### Task
Your task is to copy every line below that contains the word "запись".

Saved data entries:
※ ※ ※

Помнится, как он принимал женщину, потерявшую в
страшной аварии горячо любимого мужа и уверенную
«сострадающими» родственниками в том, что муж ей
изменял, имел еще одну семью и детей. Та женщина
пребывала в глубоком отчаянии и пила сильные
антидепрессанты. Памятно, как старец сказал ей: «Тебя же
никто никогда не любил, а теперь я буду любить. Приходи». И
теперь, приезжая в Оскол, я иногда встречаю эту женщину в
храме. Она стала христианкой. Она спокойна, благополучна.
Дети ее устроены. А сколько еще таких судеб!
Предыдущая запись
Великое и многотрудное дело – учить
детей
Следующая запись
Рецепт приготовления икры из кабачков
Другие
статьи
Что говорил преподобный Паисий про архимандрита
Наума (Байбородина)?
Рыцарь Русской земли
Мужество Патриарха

※ ※ ※

### Answer to the exercise
Предыдущая запись
Следующая запись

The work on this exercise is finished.